Cohen was a refugee of a different type. His Egyptian-born parents left Alexandria for Jerusalem when Jacques was five years old. Hence he was able to play the character of Israeli Arab Abu Rahmi in fluent Arabic.
Although Cohen is recalled outside the Middle East for his role in films like The Delta Force, in this region he will be remembered for his bonhomie as the restaurant owner in the weekly sitcom.
As The Jerusalem Post’s Greer Fay Cashman wrote of The Big Restaurant this week, “In some respects it was a bridge builder not only between Israel’s Jewish and Arab communities, but between Israel and the Arab world. It was watched in many neighboring countries.
“The show was the brainchild of another Egyptian expatriate, Joseph Barel, who was the director of Arabic news for Israel Television and later of TV Channel 1. Barel envisaged a program that would appeal to both Jewish and non-Jewish viewers in the region.”
With their deaths last week, I found myself mourning not only the actors and their characters but also a certain period.
Made in the 1970s, Fawlty Towers by today’s standards was hopelessly politically incorrect. In 2013, the BBC censored the iconic series to avoid giving offense. As I wrote at the time, nobody – I hope – would write a BBC comedy series today including using racist epithets for laughs, but to airbrush them out as if they were never used is patronizing (and futile) in its own way.
Today, Fawlty’s misogyny and racism – not to mention his nasty habit of bashing Manuel on the head – would not make it to the screen. Even when the characters were created four decades ago they were obviously over the top.

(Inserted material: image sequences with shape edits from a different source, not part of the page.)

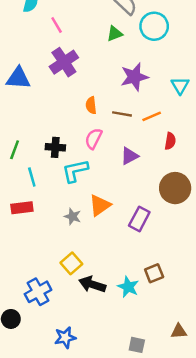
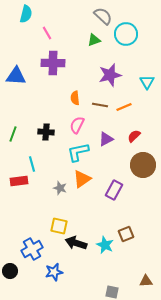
purple cross: (64, 62) -> (53, 63), turned 35
red semicircle: (170, 141) -> (134, 136), moved, turned -144
cyan L-shape: (75, 171) -> (78, 152), moved
cyan line: (32, 177) -> (32, 164), moved
yellow square: (71, 263) -> (59, 226), turned -36
blue star: (65, 337) -> (54, 272), moved

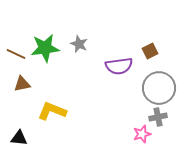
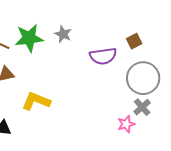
gray cross: (158, 117) -> (142, 107), turned -30

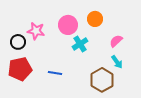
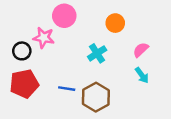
pink circle: (68, 25) -> (64, 16), moved
brown hexagon: (102, 80) -> (96, 97), moved

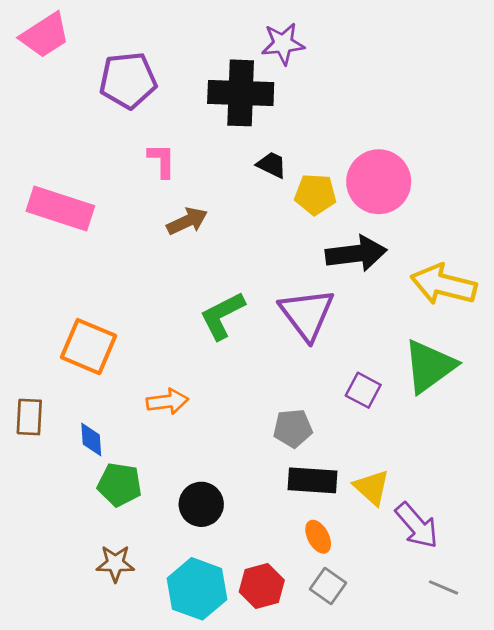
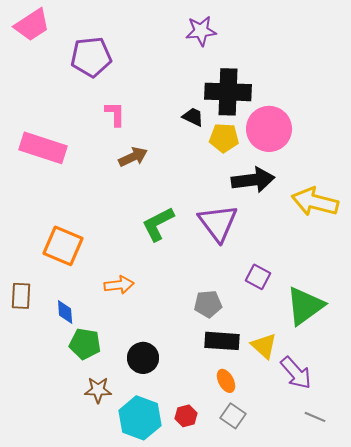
black cross: (241, 93) -> (228, 92), moved
green triangle: (429, 366) -> (305, 306), moved
brown star: (115, 563) -> (98, 390), moved
red hexagon: (262, 586) -> (186, 416), size x0.7

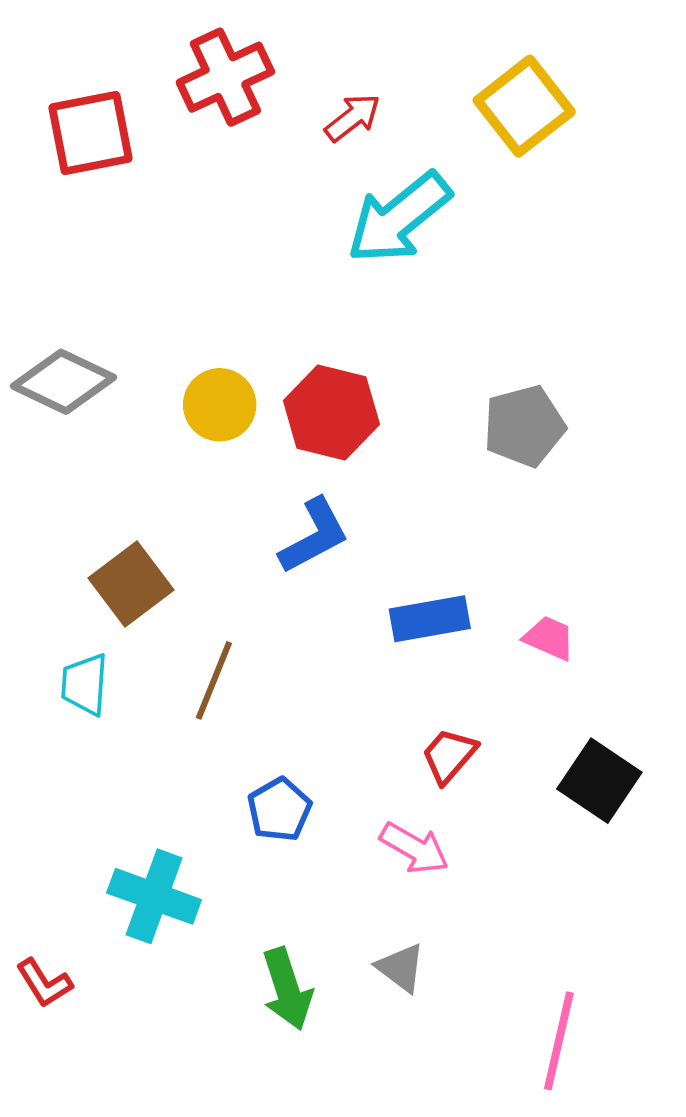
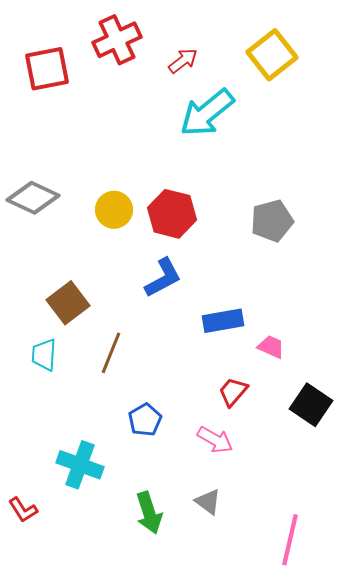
pink trapezoid: (549, 638) -> (271, 347), moved

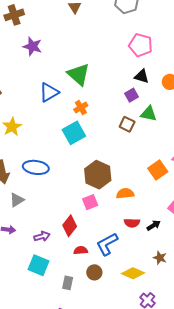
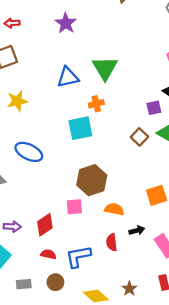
red semicircle: (132, 223) -> (112, 242), turned 63
black arrow: (154, 225) -> (137, 230), moved
gray rectangle: (68, 283) -> (24, 284), turned 56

That’s what made them funny.
Strangely, despite the (welcome) awareness of what could hurt people’s feelings, in Europe and elsewhere you can still openly defame Israelis and “get away with it,” as the fictional Fawlty might put it, and even be considered to be part of polite society, abiding by its bon ton.
The Big Restaurant also reflected a different period – at the same time filled with stereotypes and yet in many ways more open and accepting.
It stems from the era of pre-commercial television in Israel when the whole country would watch the same programs.
Hebrew speakers easily picked up a phrase or two in Arabic as Arabic-language presenters introduced programs (“Sayyidati wasadati,” ladies and gentlemen) and melodramatic Egyptian movies were popular weekly fare.
The Big Restaurant truly was big. It had a universal appeal.
Like Fawlty Towers, the scenes were both outrageous and recognizable. Manuel’s pet rat, Basil, escapes inevitably as the health inspector pays an unwelcome call; a pet snake leads The Big Restaurant staff on a similar chase on opening night.
The Israel-Arab sitcom made sure to include musical interludes and some big names on the local entertainment scene took part.
Jews and Arabs played alongside each other, playing for laughs. The audience loved it.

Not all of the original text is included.